Problem description: Check each line of the entries below for the word "variedad", then report how many have it, with no other words.

Records supplied:
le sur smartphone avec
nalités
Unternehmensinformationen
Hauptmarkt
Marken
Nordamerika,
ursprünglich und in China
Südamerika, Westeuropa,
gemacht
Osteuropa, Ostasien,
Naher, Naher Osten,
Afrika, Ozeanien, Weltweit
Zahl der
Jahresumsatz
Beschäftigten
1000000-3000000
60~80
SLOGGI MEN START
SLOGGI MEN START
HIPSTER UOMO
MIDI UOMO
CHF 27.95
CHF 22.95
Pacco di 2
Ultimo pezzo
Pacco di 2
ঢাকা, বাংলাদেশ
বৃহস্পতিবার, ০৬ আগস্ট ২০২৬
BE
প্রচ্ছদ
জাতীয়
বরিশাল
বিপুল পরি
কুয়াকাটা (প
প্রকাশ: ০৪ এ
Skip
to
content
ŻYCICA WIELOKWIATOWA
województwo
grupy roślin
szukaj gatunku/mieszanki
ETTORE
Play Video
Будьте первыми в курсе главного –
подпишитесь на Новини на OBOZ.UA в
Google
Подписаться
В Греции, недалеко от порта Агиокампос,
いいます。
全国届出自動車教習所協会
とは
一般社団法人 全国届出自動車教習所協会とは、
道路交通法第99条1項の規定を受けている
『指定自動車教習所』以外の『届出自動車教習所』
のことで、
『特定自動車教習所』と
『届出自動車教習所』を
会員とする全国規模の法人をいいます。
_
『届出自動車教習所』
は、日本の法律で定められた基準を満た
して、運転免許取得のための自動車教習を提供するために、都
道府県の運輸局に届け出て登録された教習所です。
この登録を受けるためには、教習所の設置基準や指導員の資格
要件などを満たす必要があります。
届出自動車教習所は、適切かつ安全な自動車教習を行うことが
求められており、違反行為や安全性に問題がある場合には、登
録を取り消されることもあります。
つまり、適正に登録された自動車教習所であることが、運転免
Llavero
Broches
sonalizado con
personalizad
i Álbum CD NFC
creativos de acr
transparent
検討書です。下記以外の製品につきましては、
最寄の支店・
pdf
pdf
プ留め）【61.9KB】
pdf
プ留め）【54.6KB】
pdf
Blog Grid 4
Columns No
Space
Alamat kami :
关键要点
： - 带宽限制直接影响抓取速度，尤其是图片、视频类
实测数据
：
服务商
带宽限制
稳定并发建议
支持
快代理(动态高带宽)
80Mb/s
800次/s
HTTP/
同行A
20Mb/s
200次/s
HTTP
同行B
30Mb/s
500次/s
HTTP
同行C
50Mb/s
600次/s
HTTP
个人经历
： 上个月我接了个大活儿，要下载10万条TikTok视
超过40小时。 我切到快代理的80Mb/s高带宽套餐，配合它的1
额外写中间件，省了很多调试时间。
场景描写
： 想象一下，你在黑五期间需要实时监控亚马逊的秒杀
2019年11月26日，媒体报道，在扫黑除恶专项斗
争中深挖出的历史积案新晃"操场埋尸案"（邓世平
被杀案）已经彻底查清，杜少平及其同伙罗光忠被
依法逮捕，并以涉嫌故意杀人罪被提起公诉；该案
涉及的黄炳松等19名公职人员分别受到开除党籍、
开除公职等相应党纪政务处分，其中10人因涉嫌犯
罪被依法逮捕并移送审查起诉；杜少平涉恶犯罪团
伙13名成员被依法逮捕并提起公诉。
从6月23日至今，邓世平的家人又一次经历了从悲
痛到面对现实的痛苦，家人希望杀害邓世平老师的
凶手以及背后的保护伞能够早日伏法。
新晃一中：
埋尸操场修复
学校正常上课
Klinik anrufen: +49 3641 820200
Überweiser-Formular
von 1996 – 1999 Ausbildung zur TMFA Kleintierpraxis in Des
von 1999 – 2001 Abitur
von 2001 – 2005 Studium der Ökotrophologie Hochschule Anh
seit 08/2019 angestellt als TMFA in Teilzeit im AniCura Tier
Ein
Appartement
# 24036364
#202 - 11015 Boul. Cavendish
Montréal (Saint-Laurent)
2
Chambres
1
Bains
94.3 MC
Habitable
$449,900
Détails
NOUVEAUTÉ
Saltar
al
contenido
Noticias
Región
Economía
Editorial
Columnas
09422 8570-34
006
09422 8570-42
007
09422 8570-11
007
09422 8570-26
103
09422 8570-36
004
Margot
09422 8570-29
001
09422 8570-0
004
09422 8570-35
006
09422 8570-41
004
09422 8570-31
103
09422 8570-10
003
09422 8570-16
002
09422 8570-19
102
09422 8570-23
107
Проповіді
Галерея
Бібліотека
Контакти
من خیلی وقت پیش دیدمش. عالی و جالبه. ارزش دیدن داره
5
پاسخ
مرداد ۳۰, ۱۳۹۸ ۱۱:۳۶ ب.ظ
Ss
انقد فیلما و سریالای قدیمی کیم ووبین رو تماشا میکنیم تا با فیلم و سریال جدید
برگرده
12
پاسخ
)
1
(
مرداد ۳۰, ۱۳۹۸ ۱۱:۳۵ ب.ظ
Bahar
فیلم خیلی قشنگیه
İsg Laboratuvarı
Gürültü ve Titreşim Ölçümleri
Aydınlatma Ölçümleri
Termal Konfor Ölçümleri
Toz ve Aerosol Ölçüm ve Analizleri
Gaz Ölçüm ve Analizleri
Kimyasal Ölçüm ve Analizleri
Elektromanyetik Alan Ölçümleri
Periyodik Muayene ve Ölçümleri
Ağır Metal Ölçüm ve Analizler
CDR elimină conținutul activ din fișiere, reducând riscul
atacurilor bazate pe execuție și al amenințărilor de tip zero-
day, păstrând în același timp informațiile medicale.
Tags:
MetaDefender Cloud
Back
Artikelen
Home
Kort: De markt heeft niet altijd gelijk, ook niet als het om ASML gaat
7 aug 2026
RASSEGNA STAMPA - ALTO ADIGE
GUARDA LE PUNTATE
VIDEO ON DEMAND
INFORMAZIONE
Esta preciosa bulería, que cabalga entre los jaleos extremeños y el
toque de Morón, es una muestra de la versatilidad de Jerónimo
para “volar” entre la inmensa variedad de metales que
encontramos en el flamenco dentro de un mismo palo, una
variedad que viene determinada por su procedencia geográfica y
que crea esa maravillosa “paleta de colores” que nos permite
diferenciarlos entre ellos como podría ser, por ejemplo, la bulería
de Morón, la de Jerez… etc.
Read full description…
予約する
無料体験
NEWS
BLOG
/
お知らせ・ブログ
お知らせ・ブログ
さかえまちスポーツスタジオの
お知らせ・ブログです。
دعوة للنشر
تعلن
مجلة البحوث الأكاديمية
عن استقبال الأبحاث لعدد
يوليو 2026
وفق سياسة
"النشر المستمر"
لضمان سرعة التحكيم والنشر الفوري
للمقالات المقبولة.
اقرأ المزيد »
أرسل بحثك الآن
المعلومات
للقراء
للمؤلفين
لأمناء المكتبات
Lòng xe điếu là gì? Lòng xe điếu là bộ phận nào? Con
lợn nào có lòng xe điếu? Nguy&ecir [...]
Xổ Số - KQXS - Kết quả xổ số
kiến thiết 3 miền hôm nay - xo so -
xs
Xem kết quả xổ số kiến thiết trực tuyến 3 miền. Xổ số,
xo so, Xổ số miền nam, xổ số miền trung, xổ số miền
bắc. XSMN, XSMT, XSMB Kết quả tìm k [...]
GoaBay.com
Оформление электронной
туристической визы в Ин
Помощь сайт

Answer to this exercise: 2